Smoking rates among Albertans and Canadians aged 20- to 24 is the highest out of any age group in Canada, which is why the non-profit group Action on Smoking and Health, or ASH, is shining the spotlight on two post-secondary institutions who have strong anti-smoking policies which covers tobacco, vaping, and the future of legalized marijuana.
Bow Valley College in Calgary, and Burman University here in Lacombe were both honored with a high rating from ASH, a group that helps to publicize the risks associated with smoking.
Communications Coordinator with Burman Kryzia Abacan says anti-smoking policies already implemented in the school also cover vaping, as well as the upcoming legalization of marijuana.
“Due to our religious affiliation with the Seventh Day Adventist Church, we do have a thorough policy preventing tobacco use on our campus, and we also do not accept direct corporate sponsorship from cigarette or tobacco companies, so that resulted in our “A” grade from ASH.”
Executive Director of ASH Les Hagen says although vaping isn't the same as smoking cigarettes, it's all about leaving the wrong impression on vulnerable minds.
“To a 5-year-old, smoking is smoking, whether a 5-year-old sees someone vaping, or smoking cannabis or smoking tobacco, it’s all the same, it’s all smoking.
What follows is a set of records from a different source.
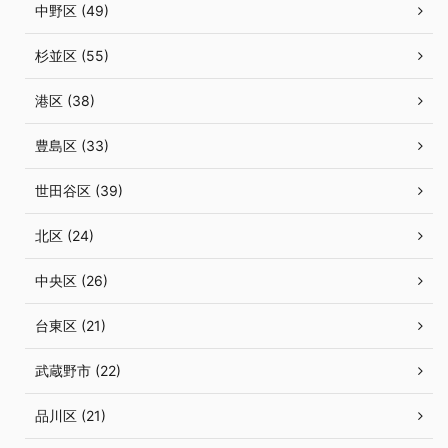
中野区 (49)
杉並区 (55)
港区 (38)
豊島区 (33)
世田谷区 (39)
北区 (24)
中央区 (26)
台東区 (21)
武蔵野市 (22)
品川区 (21)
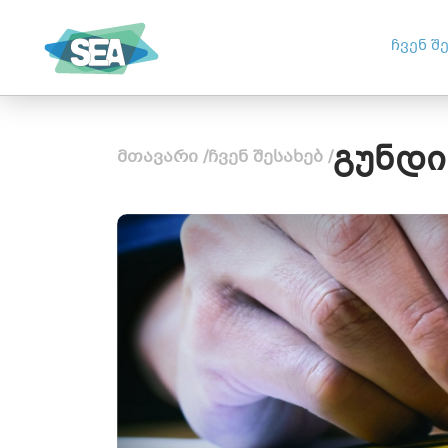
ᲡᲐᲥᲐᲠᲗᲕᲔᲚᲝᲡ ᲡᲝᲪᲘᲐᲚᲣᲠ
ჩვენ შ
ᲡᲐᲬᲐᲠᲛᲝᲗᲐ ᲐᲚᲘᲐᲜᲡᲘ
გუნდი
მთავარი
/
ჩვენ შესახებ
/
And it all represents modeling smoking behaviour to that 5-year-old, and we know kids are very impressionable, in fact modeling is an essential element to childhood development…the more we can do collectively to prevent kids from smoking the better.”
Both Burman and Bow Valley College received an A rating from the group, the only two in Canada to do so.
No institution with a formal tobacco or smoking policy received an “F”.